- _Listed records_

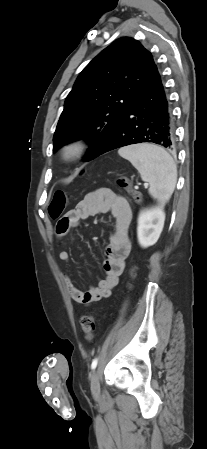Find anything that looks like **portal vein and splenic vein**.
<instances>
[{
	"instance_id": "obj_1",
	"label": "portal vein and splenic vein",
	"mask_w": 207,
	"mask_h": 449,
	"mask_svg": "<svg viewBox=\"0 0 207 449\" xmlns=\"http://www.w3.org/2000/svg\"><path fill=\"white\" fill-rule=\"evenodd\" d=\"M144 187H148V184H147V183H145V184H144Z\"/></svg>"
}]
</instances>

- _Description of the task_
Could you copy the listing exactly, leaving out any pictures?

- _Exercise result_
Find anything that looks like **portal vein and splenic vein**.
<instances>
[{
	"instance_id": "obj_1",
	"label": "portal vein and splenic vein",
	"mask_w": 207,
	"mask_h": 449,
	"mask_svg": "<svg viewBox=\"0 0 207 449\" xmlns=\"http://www.w3.org/2000/svg\"><path fill=\"white\" fill-rule=\"evenodd\" d=\"M144 187H148V184H147V183H145V184H144Z\"/></svg>"
}]
</instances>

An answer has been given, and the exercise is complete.